The Ultimate Goal: Automatically Bundle Insurance In With Tickets
Koala builds its products to be add-ons to the ticket sale process that consumers can easily elect to buy. Customers can even provide their card or banking information so that if a payout occurs, Koala automatically and instantly transfers it. Weyl added that with some digital banks, the process is even simpler and only requires consumers to offer their phone numbers to qualify for reimbursement payments that are pushed instantly in the event of a viable claim.
Weyl said that might not make sense for all seats, as economy travelers are notoriously sensitive to even small airline price increases. But he said that “for a $2,000 business-class ticket, a traveler can add a few dollars or euros to the cost (that their employer likely pays) without any real effect [and] offer a really great customer experience where there is not a complicated claims process. [If] something breaks, you get it fixed and then you are quickly compensated.”

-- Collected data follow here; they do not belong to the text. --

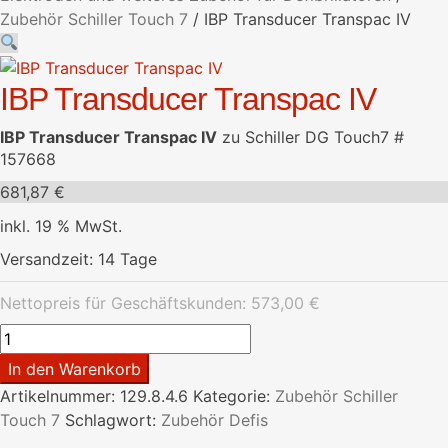
Zubehör Schiller Touch 7
/
IBP Transducer Transpac IV
IBP Transducer Transpac IV
IBP Transducer Transpac IV
zu Schiller DG Touch7 #
157668
681,87
€
inkl. 19 % MwSt.
Versandzeit:
14 Tage
Nettopreis für Geschäftskunden:
573,00
€
IBP
Transducer
In den Warenkorb
Transpac
Artikelnummer:
129.8.4.6
Kategorie:
Zubehör Schiller
IV
Touch 7
Schlagwort:
Zubehör Defis
Menge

But ultimately, he said he sees the best distribution model as one where the insurance is built into a trip’s baseline cost. Instead of offering insurance, airlines could simply build reliable, flexible trip insurance into their ticker prices. He said he hopes that since Koala’s product eliminates the traveler’s right to file any other claim as covered by EU regulations, that airlines will be encouraged to make it a part of their ticket price, as a value add to their travelers.
Weyl said that’s a simple-sounding idea, but one that represents a sea change to how travel insurance is offered today. However, he said it’s a change that’s desperately needed right now as travelers are looking for assurance — and insurance — that they can actually rely on.